What the task requires: Give back the entries that follow exactly as written. Any picture gets left out.

Dataset records:
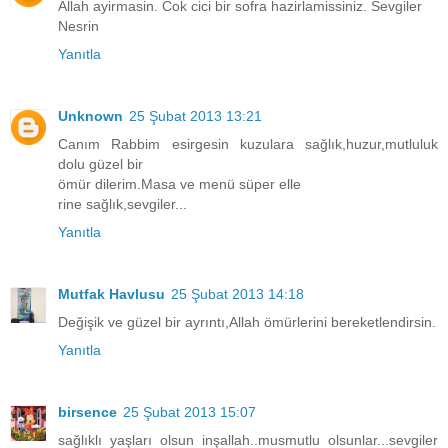
Allah ayirmasin. Cok cici bir sofra hazirlamissiniz. Sevgiler
Nesrin
Yanıtla
Unknown
25 Şubat 2013 13:21
Canım Rabbim esirgesin kuzulara sağlık,huzur,mutluluk
dolu güzel bir
ömür dilerim.Masa ve menü süper elle
rine sağlık,sevgiler...
Yanıtla
Mutfak Havlusu
25 Şubat 2013 14:18
Değişik ve güzel bir ayrıntı,Allah ömürlerini bereketlendirsin.
Yanıtla
birsence
25 Şubat 2013 15:07
sağlıklı yaşları olsun inşallah..musmutlu olsunlar...sevgiler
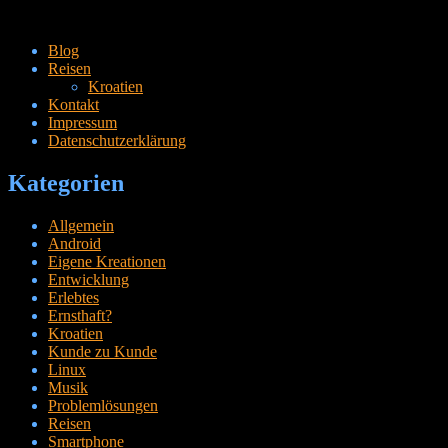
Zum
Blog
Inhalt
Reisen
springen
Kroatien
Kontakt
Impressum
Datenschutzerklärung
Kategorien
Allgemein
Android
Eigene Kreationen
Entwicklung
Erlebtes
Ernsthaft?
Kroatien
Kunde zu Kunde
Linux
Musik
Problemlösungen
Reisen
Smartphone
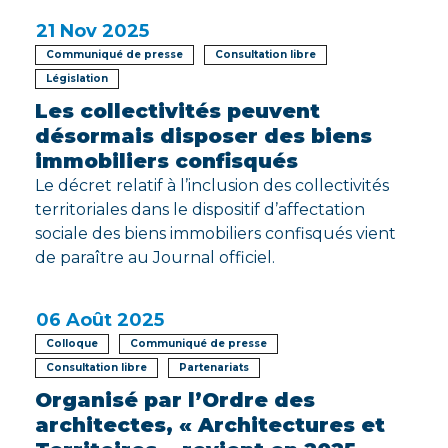
21
Nov 2025
Communiqué de presse
Consultation libre
Législation
Les collectivités peuvent
désormais disposer des biens
immobiliers confisqués
Le décret relatif à l’inclusion des collectivités
territoriales dans le dispositif d’affectation
sociale des biens immobiliers confisqués vient
de paraître au Journal officiel.
06
Août 2025
Colloque
Communiqué de presse
Consultation libre
Partenariats
Organisé par l’Ordre des
architectes, « Architectures et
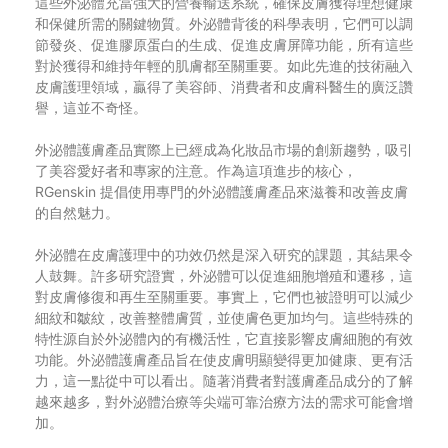
這些外泌體充當強大的營養輸送系統，確保皮膚獲得理想健康
和保健所需的關鍵物質。外泌體背後的科學表明，它們可以調
節發炎、促進膠原蛋白的生成、促進皮膚屏障功能，所有這些
對於獲得和維持年輕的肌膚都至關重要。如此先進的技術融入
皮膚護理領域，贏得了美容師、消費者和皮膚科醫生的廣泛讚
譽，這並不奇怪。
外泌體護膚產品實際上已經成為化妝品市場的創新趨勢，吸引
了美容愛好者和專家的注意。作為這項進步的核心，
RGenskin 提倡使用專門的外泌體護膚產品來滋養和改善皮膚
的自然魅力。
外泌體在皮膚護理中的功效仍然是深入研究的課題，其結果令
人鼓舞。許多研究證實，外泌體可以促進細胞增殖和遷移，這
對皮膚修復和再生至關重要。事實上，它們也被證明可以減少
細紋和皺紋，改善整體膚質，並使膚色更加均勻。這些特殊的
特性源自於外泌體內的有機活性，它直接影響皮膚細胞的有效
功能。外泌體護膚產品旨在使皮膚明顯變得更加健康、更有活
力，這一點從中可以看出。隨著消費者對護膚產品成分的了解
越來越多，對外泌體治療等尖端可靠治療方法的需求可能會增
加。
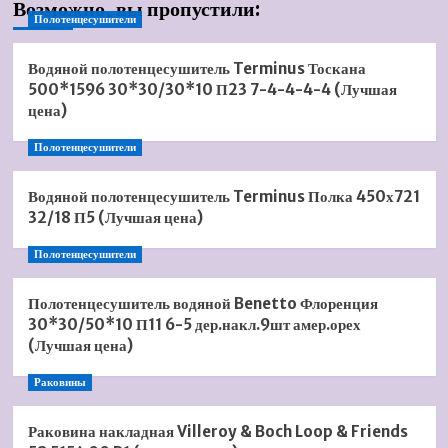
Возможно, вы пропустили:
Полотенцесушители
Водяной полотенцесушитель Terminus Тоскана
500*1596 30*30/30*10 П23 7-4-4-4-4 (Лучшая
цена)
Полотенцесушители
Водяной полотенцесушитель Terminus Полка 450х721
32/18 П5 (Лучшая цена)
Полотенцесушители
Полотенцесушитель водяной Benetto Флоренция
30*30/50*10 П11 6-5 дер.накл.9шт амер.орех
(Лучшая цена)
Раковины
Раковина накладная Villeroy & Boch Loop & Friends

Response:
Allah ayirmasin. Cok cici bir sofra hazirlamissiniz. Sevgiler
Nesrin
Yanıtla
Unknown
25 Şubat 2013 13:21
Canım Rabbim esirgesin kuzulara sağlık,huzur,mutluluk
dolu güzel bir
ömür dilerim.Masa ve menü süper elle
rine sağlık,sevgiler...
Yanıtla
Mutfak Havlusu
25 Şubat 2013 14:18
Değişik ve güzel bir ayrıntı,Allah ömürlerini bereketlendirsin.
Yanıtla
birsence
25 Şubat 2013 15:07
sağlıklı yaşları olsun inşallah..musmutlu olsunlar...sevgiler
Zum
Blog
Inhalt
Reisen
springen
Kroatien
Kontakt
Impressum
Datenschutzerklärung
Kategorien
Allgemein
Android
Eigene Kreationen
Entwicklung
Erlebtes
Ernsthaft?
Kroatien
Kunde zu Kunde
Linux
Musik
Problemlösungen
Reisen
Smartphone
21
Nov 2025
Communiqué de presse
Consultation libre
Législation
Les collectivités peuvent
désormais disposer des biens
immobiliers confisqués
Le décret relatif à l’inclusion des collectivités
territoriales dans le dispositif d’affectation
sociale des biens immobiliers confisqués vient
de paraître au Journal officiel.
06
Août 2025
Colloque
Communiqué de presse
Consultation libre
Partenariats
Organisé par l’Ordre des
architectes, « Architectures et
這些外泌體充當強大的營養輸送系統，確保皮膚獲得理想健康
和保健所需的關鍵物質。外泌體背後的科學表明，它們可以調
節發炎、促進膠原蛋白的生成、促進皮膚屏障功能，所有這些
對於獲得和維持年輕的肌膚都至關重要。如此先進的技術融入
皮膚護理領域，贏得了美容師、消費者和皮膚科醫生的廣泛讚
譽，這並不奇怪。
外泌體護膚產品實際上已經成為化妝品市場的創新趨勢，吸引
了美容愛好者和專家的注意。作為這項進步的核心，
RGenskin 提倡使用專門的外泌體護膚產品來滋養和改善皮膚
的自然魅力。
外泌體在皮膚護理中的功效仍然是深入研究的課題，其結果令
人鼓舞。許多研究證實，外泌體可以促進細胞增殖和遷移，這
對皮膚修復和再生至關重要。事實上，它們也被證明可以減少
細紋和皺紋，改善整體膚質，並使膚色更加均勻。這些特殊的
特性源自於外泌體內的有機活性，它直接影響皮膚細胞的有效
功能。外泌體護膚產品旨在使皮膚明顯變得更加健康、更有活
力，這一點從中可以看出。隨著消費者對護膚產品成分的了解
越來越多，對外泌體治療等尖端可靠治療方法的需求可能會增
加。
Возможно, вы пропустили:
Полотенцесушители
Водяной полотенцесушитель Terminus Тоскана
500*1596 30*30/30*10 П23 7-4-4-4-4 (Лучшая
цена)
Полотенцесушители
Водяной полотенцесушитель Terminus Полка 450х721
32/18 П5 (Лучшая цена)
Полотенцесушители
Полотенцесушитель водяной Benetto Флоренция
30*30/50*10 П11 6-5 дер.накл.9шт амер.орех
(Лучшая цена)
Раковины
Раковина накладная Villeroy & Boch Loop & Friends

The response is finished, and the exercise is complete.